■ **Prompt**
Begin at the line containing "Contact (509, 50)" and give again every line to the end of the records, exactly, without the pictures.

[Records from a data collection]
·····

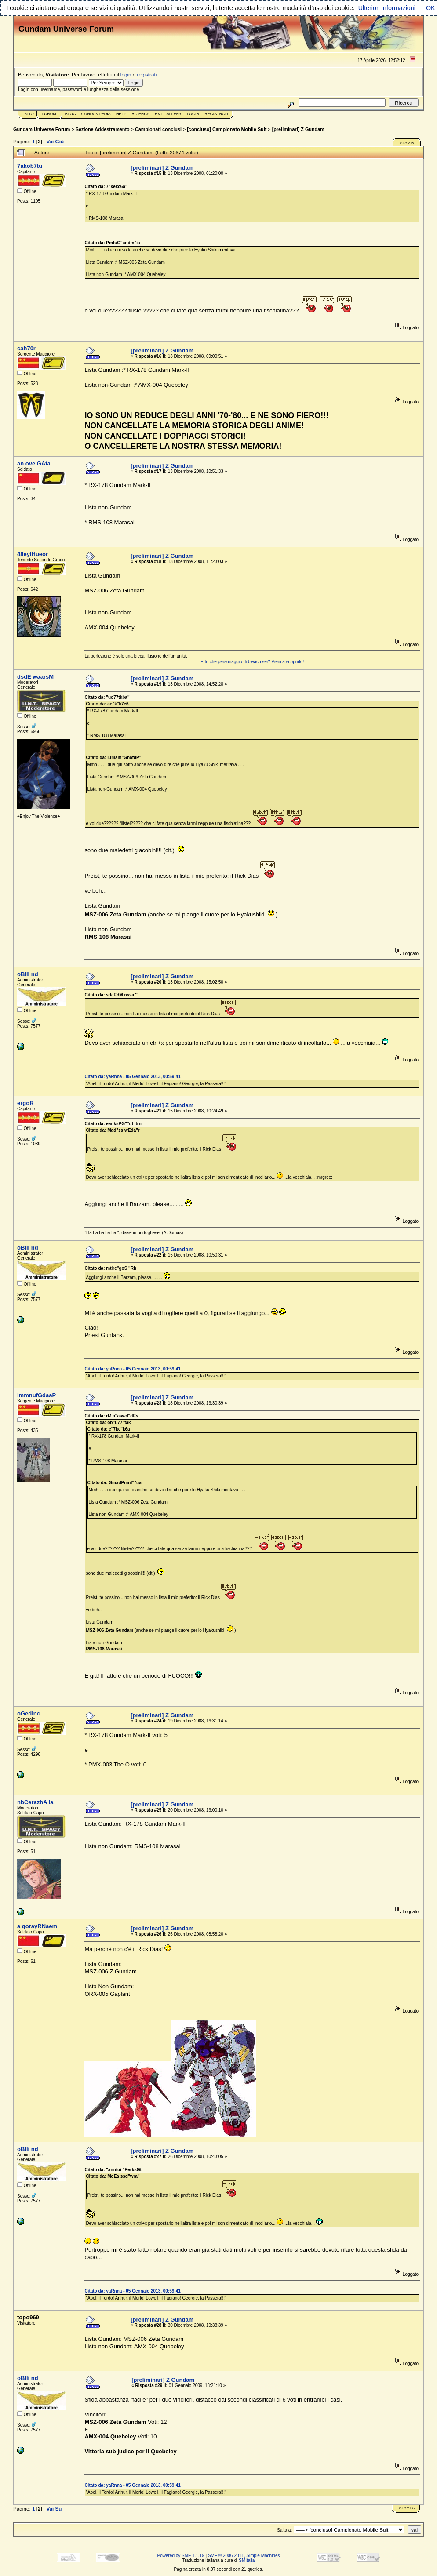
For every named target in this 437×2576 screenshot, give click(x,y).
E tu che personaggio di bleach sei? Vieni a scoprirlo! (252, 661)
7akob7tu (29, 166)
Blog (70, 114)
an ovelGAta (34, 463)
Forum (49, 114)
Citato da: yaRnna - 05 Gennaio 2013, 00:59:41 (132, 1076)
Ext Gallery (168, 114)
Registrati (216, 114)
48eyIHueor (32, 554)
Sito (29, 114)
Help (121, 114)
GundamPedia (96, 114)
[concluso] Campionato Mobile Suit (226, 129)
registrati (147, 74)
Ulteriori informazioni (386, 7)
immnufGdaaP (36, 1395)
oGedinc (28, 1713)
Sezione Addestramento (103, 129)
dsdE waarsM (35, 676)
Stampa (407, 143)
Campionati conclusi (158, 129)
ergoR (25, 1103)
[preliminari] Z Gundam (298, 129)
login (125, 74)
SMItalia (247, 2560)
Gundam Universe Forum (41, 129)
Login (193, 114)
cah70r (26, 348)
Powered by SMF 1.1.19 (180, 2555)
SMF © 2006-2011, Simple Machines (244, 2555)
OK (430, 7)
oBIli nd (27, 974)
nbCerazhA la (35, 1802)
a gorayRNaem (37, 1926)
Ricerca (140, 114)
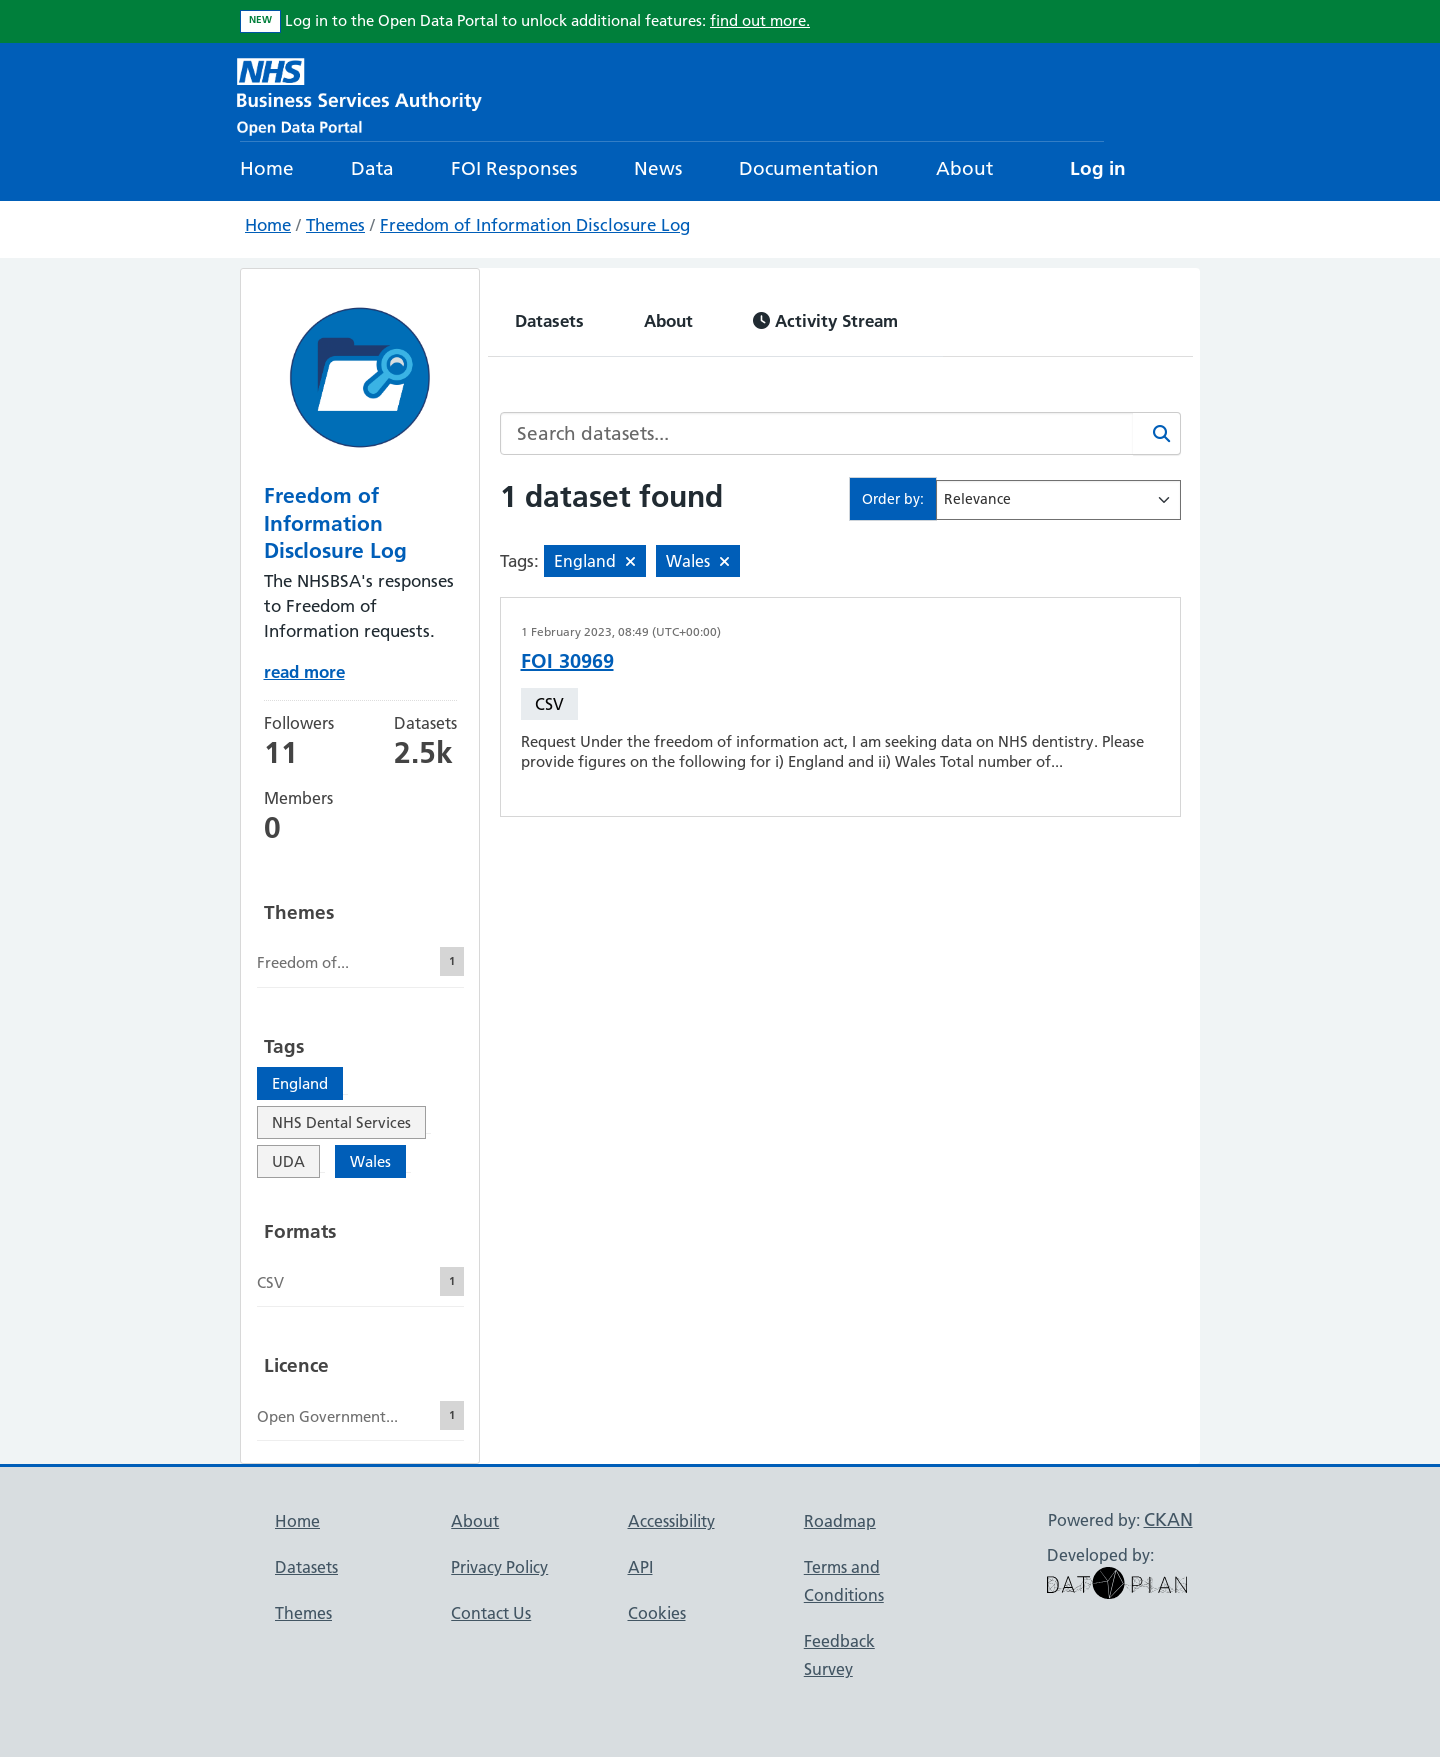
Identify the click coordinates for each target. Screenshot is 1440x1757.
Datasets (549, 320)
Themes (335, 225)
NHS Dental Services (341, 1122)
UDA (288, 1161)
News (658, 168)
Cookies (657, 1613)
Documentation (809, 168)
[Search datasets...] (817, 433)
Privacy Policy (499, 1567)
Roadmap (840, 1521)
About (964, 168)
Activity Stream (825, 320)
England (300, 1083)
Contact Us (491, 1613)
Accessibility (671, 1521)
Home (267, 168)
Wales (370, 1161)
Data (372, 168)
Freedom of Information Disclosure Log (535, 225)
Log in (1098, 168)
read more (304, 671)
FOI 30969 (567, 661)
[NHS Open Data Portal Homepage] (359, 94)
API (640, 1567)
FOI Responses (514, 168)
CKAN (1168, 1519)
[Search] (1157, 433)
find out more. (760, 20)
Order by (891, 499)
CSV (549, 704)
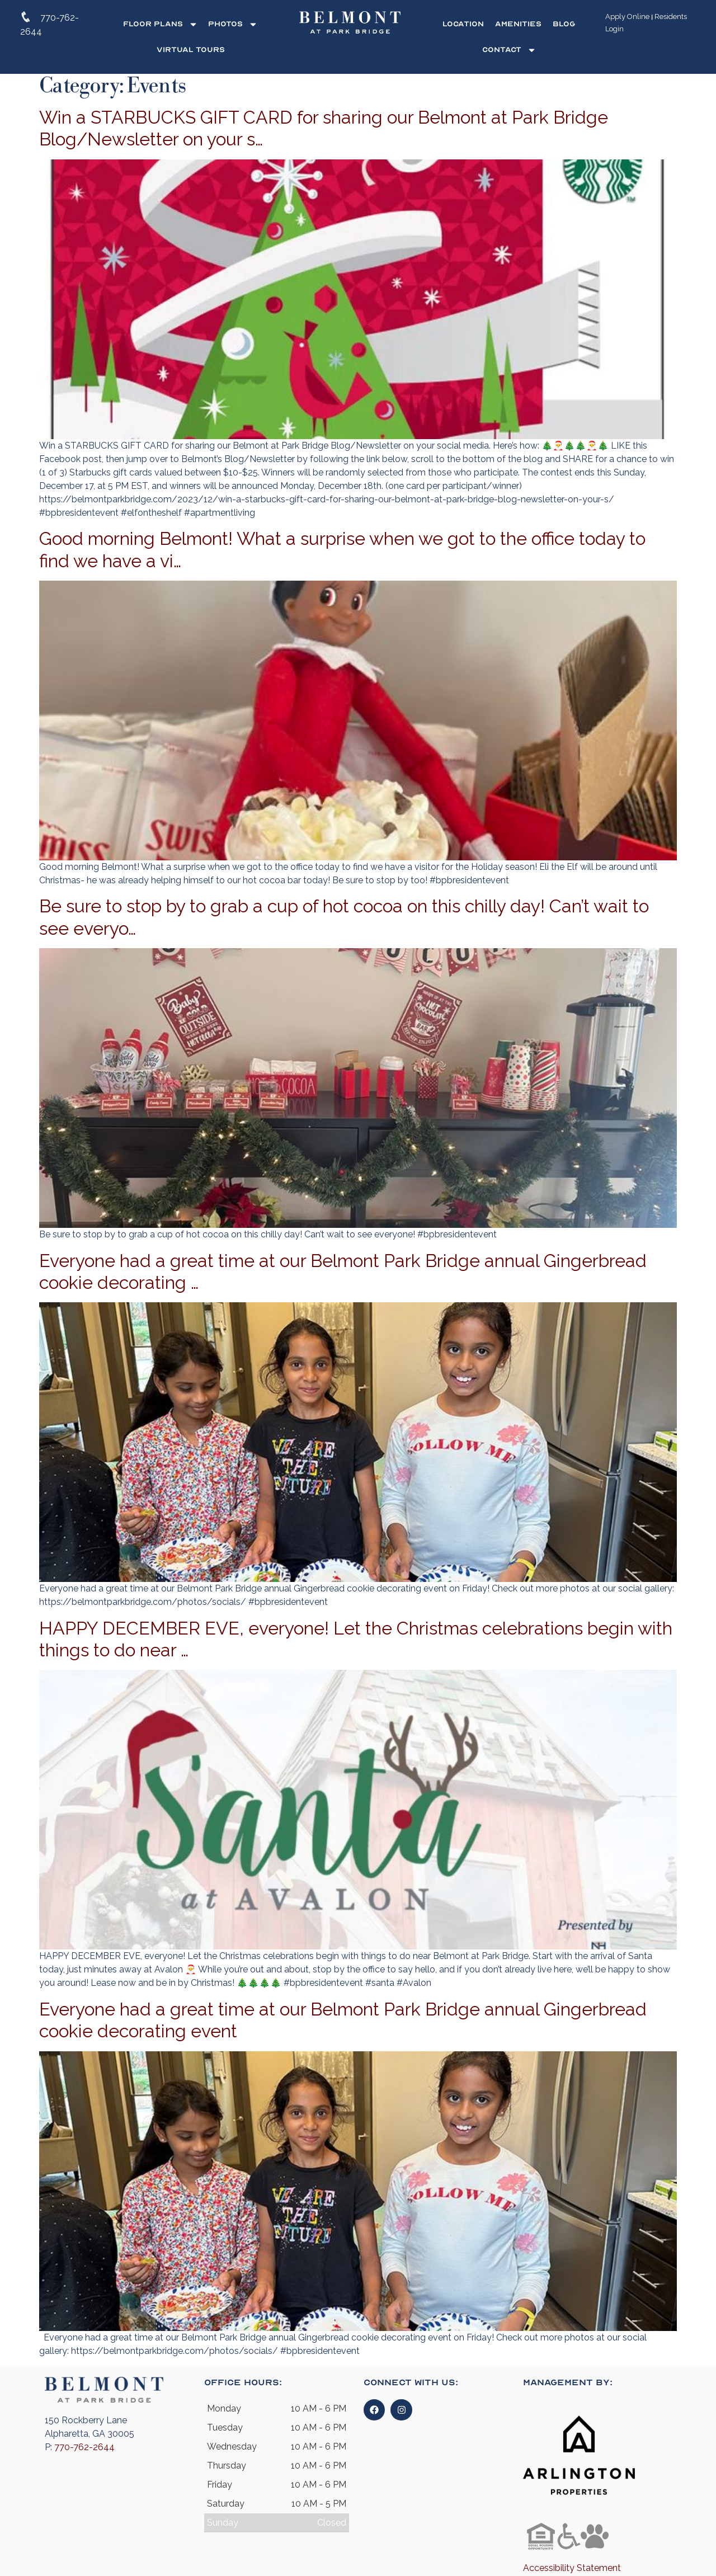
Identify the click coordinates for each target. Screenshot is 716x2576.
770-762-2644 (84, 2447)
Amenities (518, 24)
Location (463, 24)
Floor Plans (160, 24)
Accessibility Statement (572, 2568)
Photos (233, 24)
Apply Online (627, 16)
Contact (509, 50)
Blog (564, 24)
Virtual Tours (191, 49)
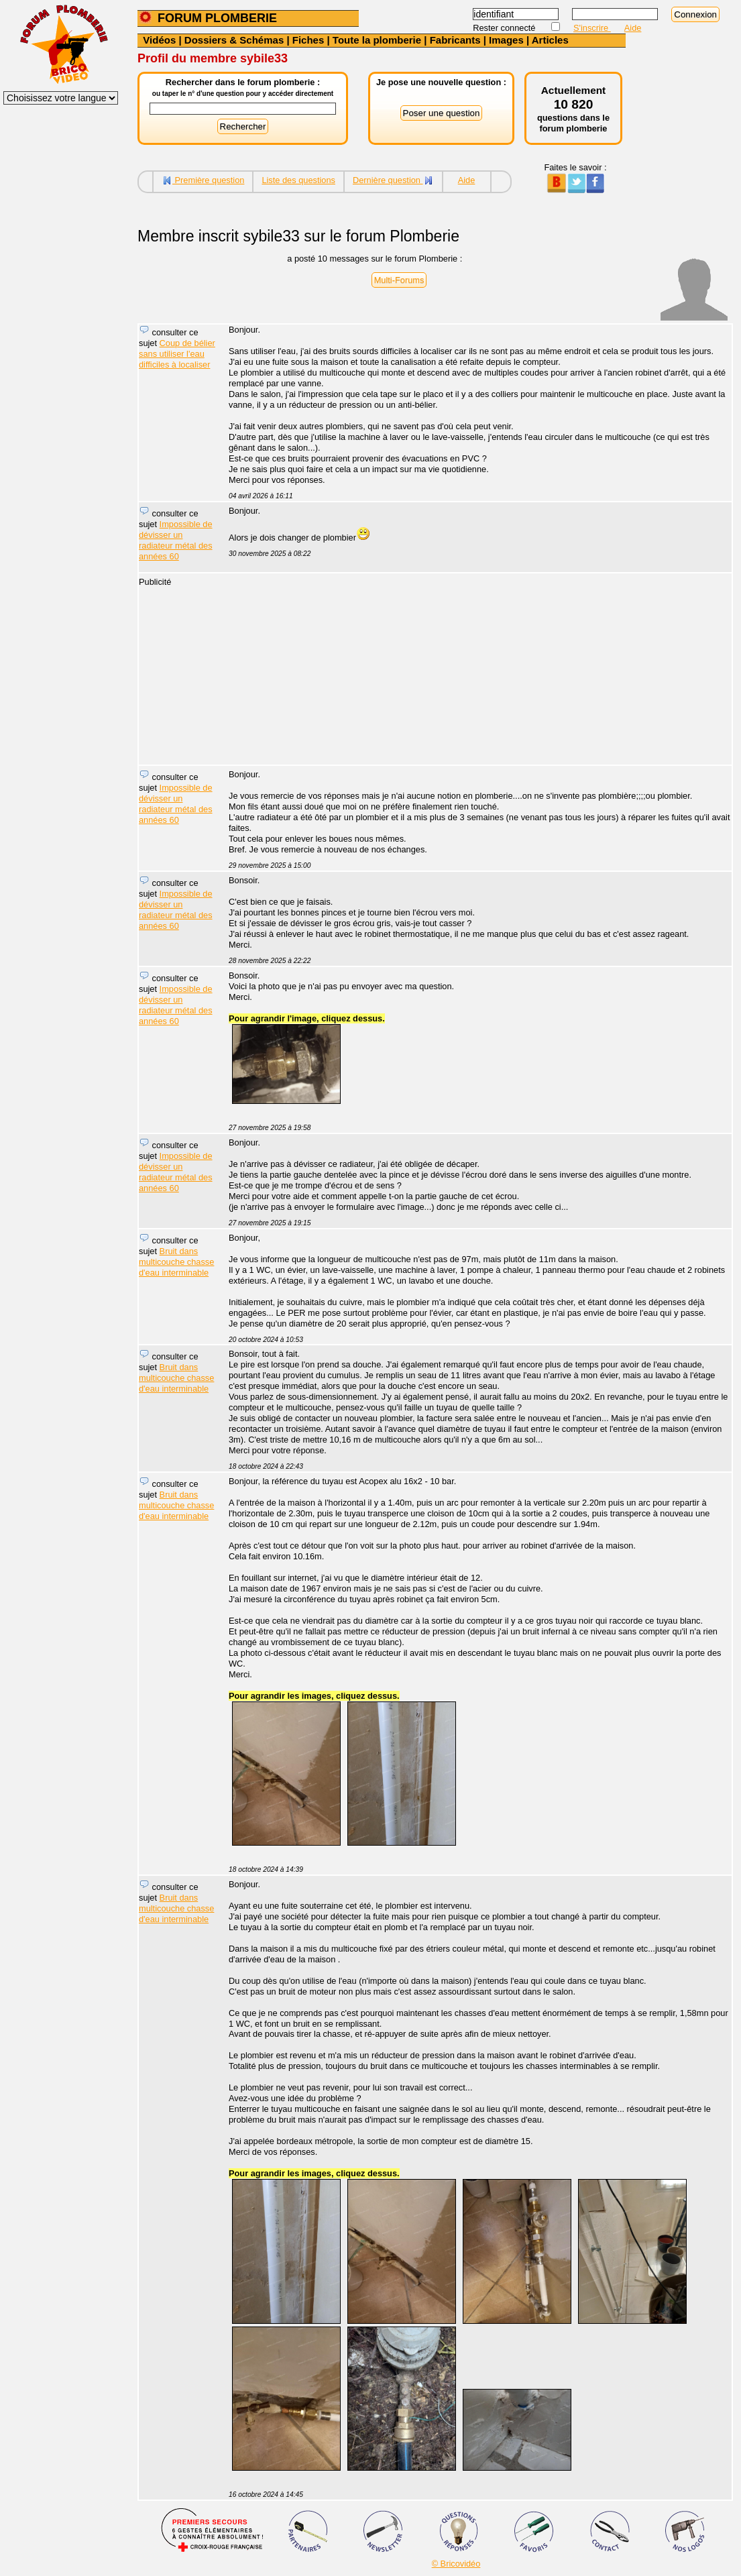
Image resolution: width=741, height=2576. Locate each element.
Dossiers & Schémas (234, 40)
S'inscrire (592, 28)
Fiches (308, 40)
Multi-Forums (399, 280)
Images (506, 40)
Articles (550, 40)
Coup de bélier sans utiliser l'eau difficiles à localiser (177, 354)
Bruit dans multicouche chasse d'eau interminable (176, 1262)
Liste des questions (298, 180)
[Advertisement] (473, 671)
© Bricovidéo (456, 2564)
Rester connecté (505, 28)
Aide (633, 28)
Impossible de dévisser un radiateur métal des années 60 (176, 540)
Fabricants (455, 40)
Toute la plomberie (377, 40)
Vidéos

·····

■ **Output for this exercise**
Contact (509, 50)
Blog (564, 24)
Virtual Tours (191, 49)
Image resolution: width=741, height=2576. Locate each element.
Dossiers & Schémas (234, 40)
S'inscrire (592, 28)
Fiches (308, 40)
Multi-Forums (399, 280)
Images (506, 40)
Articles (550, 40)
Coup de bélier sans utiliser l'eau difficiles à localiser (177, 354)
Bruit dans multicouche chasse d'eau interminable (176, 1262)
Liste des questions (298, 180)
[Advertisement] (473, 671)
© Bricovidéo (456, 2564)
Rester connecté (505, 28)
Aide (633, 28)
Impossible de dévisser un radiateur métal des années 60 (176, 540)
Fabricants (455, 40)
Toute la plomberie (377, 40)
Vidéos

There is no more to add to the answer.